Un día, mientras jugaba en el jardín de su casa, la niña escuchó el canto de las golondrinas y decidió seguirlas. Las aves la guiaron hasta un rincón del bosque, donde los árboles contaban secretos y las flores cantaban melodías encantadas. Ella, con su corazón lleno de curiosidad, se sentó junto a un río que le contó historias de tiempos antiguos y tierras lejanas.
En ese momento, la niña recordó las palabras de su madre: “Que tu alegría sea dulce, como el canto del ruiseñor, y que siempre recuerdes, que eres como el sol”. Con una sonrisa en su rostro, decidió regresar a casa, llevando consigo la paz y la felicidad que había encontrado en el bosque.
Al llegar a casa, su madre la recibió con un abrazo cálido y tierno. “Mi niña, mi vida, vive sin prisa”, le dijo su madre. “Tu risa ilumina mi vida entera, y tus ojos brillan como el sol en el mar.

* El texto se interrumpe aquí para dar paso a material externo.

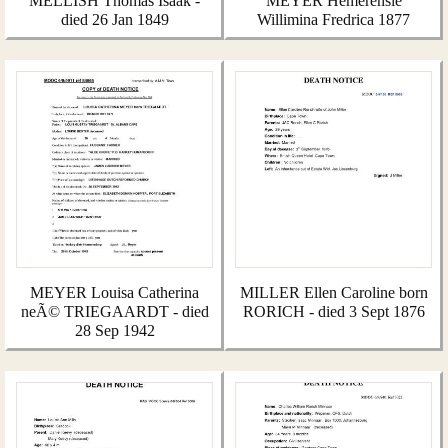
MELLISH Thomas Isaak -
MEYER Hemerensie
died 26 Jan 1849
Willimina Fredrica 1877
MEYER Louisa Catherina
MILLER Ellen Caroline born
neÃ© TRIEGAARDT - died
RORICH - died 3 Sept 1876
28 Sep 1942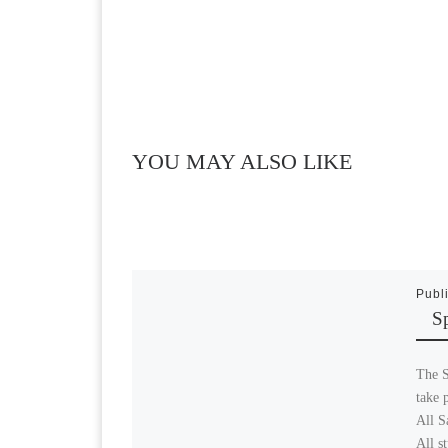
YOU MAY ALSO LIKE
Publ
S
The S
take 
All S
All s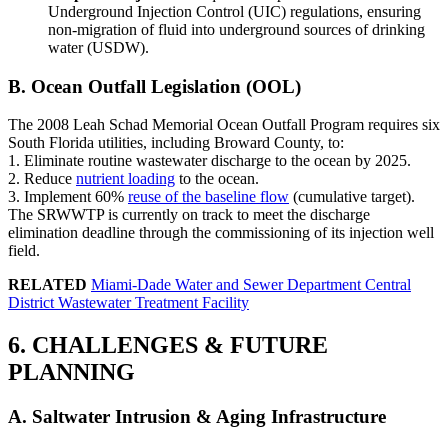
Underground Injection Control (UIC) regulations, ensuring
non-migration of fluid into underground sources of drinking
water (USDW).
B. Ocean Outfall Legislation (OOL)
The 2008 Leah Schad Memorial Ocean Outfall Program requires six
South Florida utilities, including Broward County, to:
1. Eliminate routine wastewater discharge to the ocean by 2025.
2. Reduce
nutrient loading
to the ocean.
3. Implement 60%
reuse of the baseline flow
(cumulative target).
The SRWWTP is currently on track to meet the discharge
elimination deadline through the commissioning of its injection well
field.
RELATED
Miami-Dade Water and Sewer Department Central
District Wastewater Treatment Facility
6. CHALLENGES & FUTURE
PLANNING
A. Saltwater Intrusion & Aging Infrastructure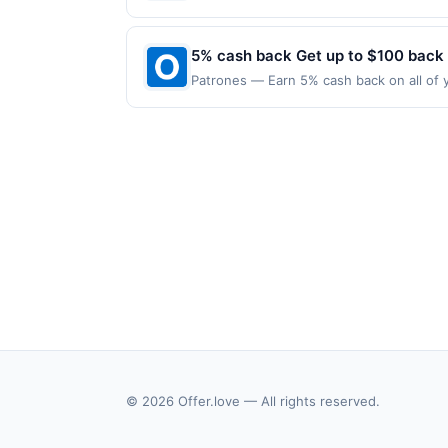
applies to the following location: 128 W
merchant. Offer not valid on purchases ma
Payment must be made on or before offer
5% cash back Get up to $100 back
Patrones — Earn 5% cash back on all of y
location: 1536 N Mannheim Rd Stone Park,
valid on purchases made using third-part
made on or before offer expiration date.
© 2026 Offer.love — All rights reserved.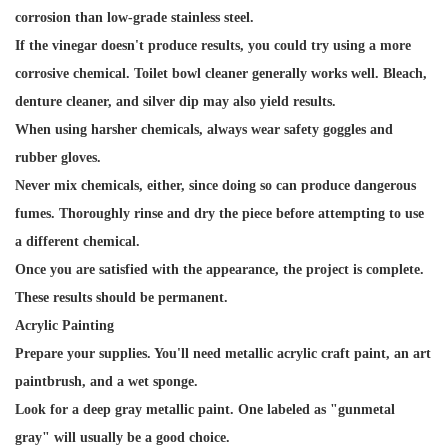
corrosion than low-grade stainless steel.
If the vinegar doesn't produce results, you could try using a more
corrosive chemical. Toilet bowl cleaner generally works well. Bleach,
denture cleaner, and silver dip may also yield results.
When using harsher chemicals, always wear safety goggles and
rubber gloves.
Never mix chemicals, either, since doing so can produce dangerous
fumes. Thoroughly rinse and dry the piece before attempting to use
a different chemical.
Once you are satisfied with the appearance, the project is complete.
These results should be permanent.
Acrylic Painting
Prepare your supplies. You'll need metallic acrylic craft paint, an art
paintbrush, and a wet sponge.
Look for a deep gray metallic paint. One labeled as "gunmetal
gray" will usually be a good choice.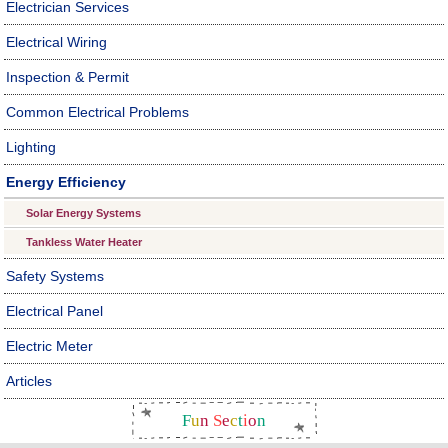
Electrician Services
Electrical Wiring
Inspection & Permit
Common Electrical Problems
Lighting
Energy Efficiency
Solar Energy Systems
Tankless Water Heater
Safety Systems
Electrical Panel
Electric Meter
Articles
F
u
n
S
e
c
t
i
o
n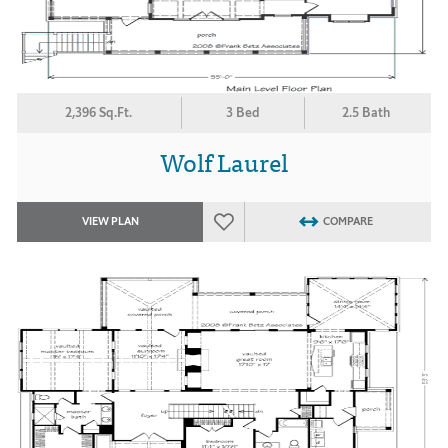
2,396 Sq.Ft.
3 Bed
2.5 Bath
Wolf Laurel
VIEW PLAN
COMPARE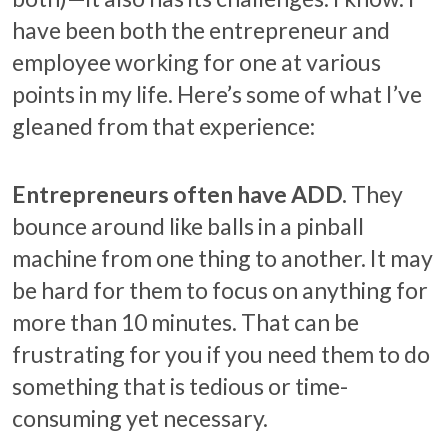
have been both the entrepreneur and
employee working for one at various
points in my life. Here’s some of what I’ve
gleaned from that experience:
Entrepreneurs often have ADD.
They
bounce around like balls in a pinball
machine from one thing to another. It may
be hard for them to focus on anything for
more than 10 minutes. That can be
frustrating for you if you need them to do
something that is tedious or time-
consuming yet necessary.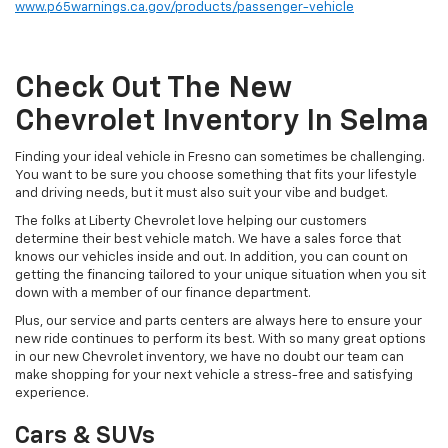
www.p65warnings.ca.gov/products/passenger-vehicle
Check Out The New
Chevrolet Inventory In Selma
Finding your ideal vehicle in Fresno can sometimes be challenging.
You want to be sure you choose something that fits your lifestyle
and driving needs, but it must also suit your vibe and budget.
The folks at Liberty Chevrolet love helping our customers
determine their best vehicle match. We have a sales force that
knows our vehicles inside and out. In addition, you can count on
getting the financing tailored to your unique situation when you sit
down with a member of our finance department.
Plus, our service and parts centers are always here to ensure your
new ride continues to perform its best. With so many great options
in our new Chevrolet inventory, we have no doubt our team can
make shopping for your next vehicle a stress-free and satisfying
experience.
Cars & SUVs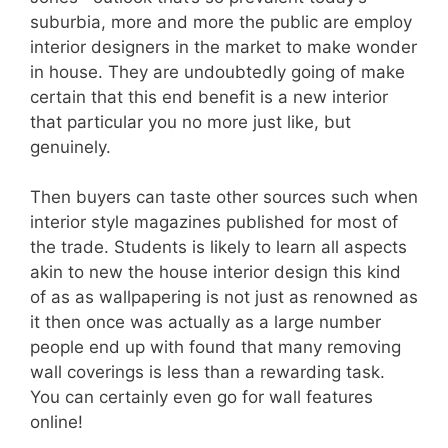
suburbia, more and more the public are employ
interior designers in the market to make wonder
in house. They are undoubtedly going of make
certain that this end benefit is a new interior
that particular you no more just like, but
genuinely.
Then buyers can taste other sources such when
interior style magazines published for most of
the trade. Students is likely to learn all aspects
akin to new the house interior design this kind
of as as wallpapering is not just as renowned as
it then once was actually as a large number
people end up with found that many removing
wall coverings is less than a rewarding task.
You can certainly even go for wall features
online!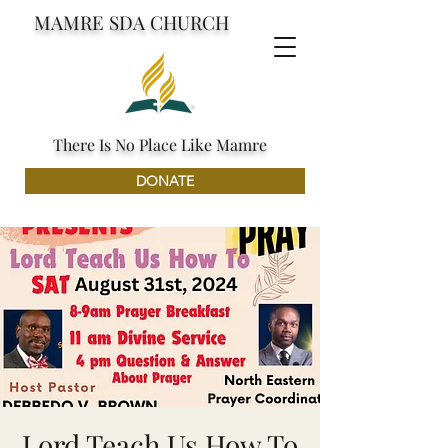
MAMRE SDA CHURCH
There Is No Place Like Mamre
DONATE
Lord Teach Us How To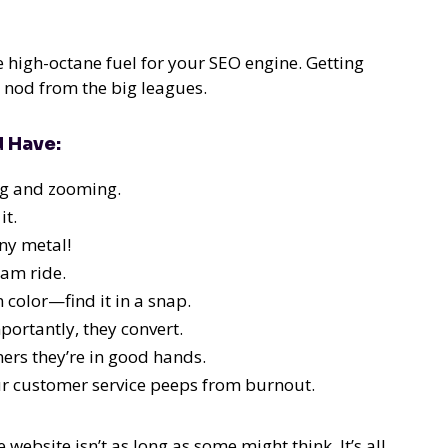
e high-octane fuel for your SEO engine. Getting
 a nod from the big leagues.
d Have:
ng and zooming.
it.
ny metal!
eam ride.
 color—find it in a snap.
ortantly, they convert.
rs they’re in good hands.
ur customer service peeps from burnout.
website isn’t as long as some might think. It’s all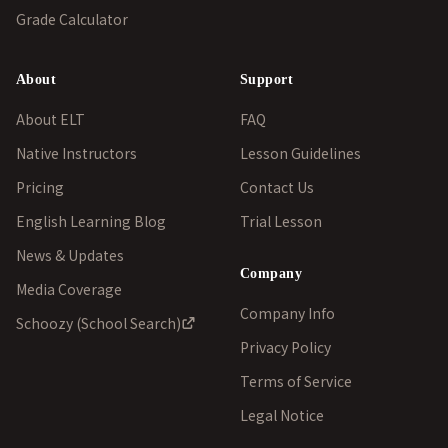
Grade Calculator
About
Support
About ELT
FAQ
Native Instructors
Lesson Guidelines
Pricing
Contact Us
English Learning Blog
Trial Lesson
News & Updates
Company
Media Coverage
Company Info
Schoozy (School Search)
Privacy Policy
Terms of Service
Legal Notice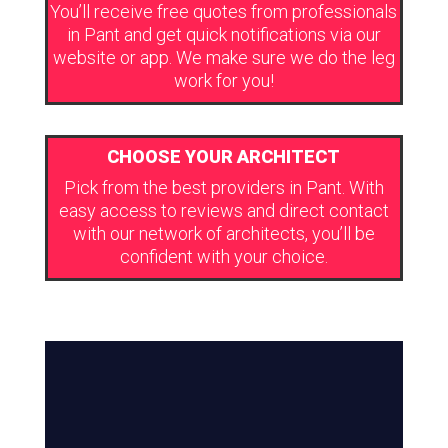
You’ll receive free quotes from professionals
in Pant and get quick notifications via our
website or app. We make sure we do the leg
work for you!
CHOOSE YOUR ARCHITECT
Pick from the best providers in Pant. With
easy access to reviews and direct contact
with our network of architects, you’ll be
confident with your choice.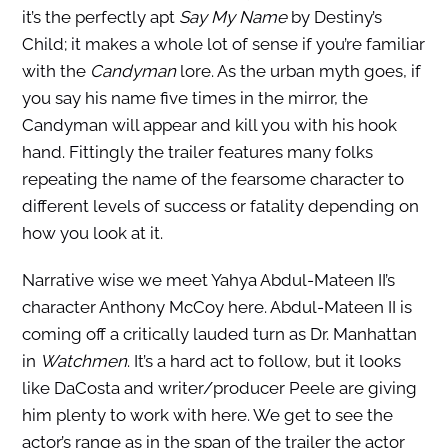
it’s the perfectly apt
Say My Name
by Destiny’s
Child; it makes a whole lot of sense if you’re familiar
with the
Candyman
lore. As the urban myth goes, if
you say his name five times in the mirror, the
Candyman will appear and kill you with his hook
hand. Fittingly the trailer features many folks
repeating the name of the fearsome character to
different levels of success or fatality depending on
how you look at it.
Narrative wise we meet Yahya Abdul-Mateen II’s
character Anthony McCoy here. Abdul-Mateen II is
coming off a critically lauded turn as Dr. Manhattan
in
Watchmen
. It’s a hard act to follow, but it looks
like DaCosta and writer/producer Peele are giving
him plenty to work with here. We get to see the
actor’s range as in the span of the trailer the actor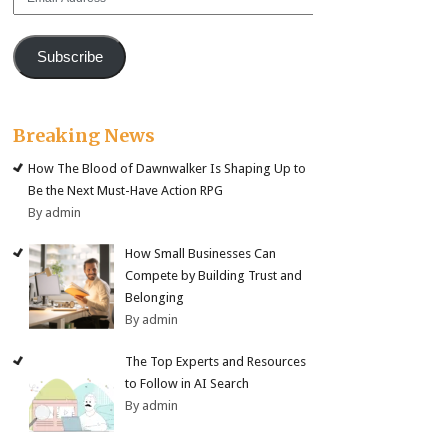
Address
Subscribe
Breaking News
How The Blood of Dawnwalker Is Shaping Up to
Be the Next Must-Have Action RPG
By admin
How Small Businesses Can
Compete by Building Trust and
Belonging
By admin
The Top Experts and Resources
to Follow in AI Search
By admin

Eres mi pequeña estrella, mi flor de primavera”.
La niña, con su corazón lleno de amor y gratitud, abrazó a su madre y le dijo: “En tus manos pequeñas, guardo mi corazón, y en tus abrazos tiernos, encuentro mi razón”. Y así, madre e hija se quedaron juntas, disfrutando de la serenidad de la noche y la belleza de su amor incondicional.
Siempre vivió con alegría y sin prisa, sabiendo que, en los abrazos cálidos de su madre, siempre encontraría su hogar.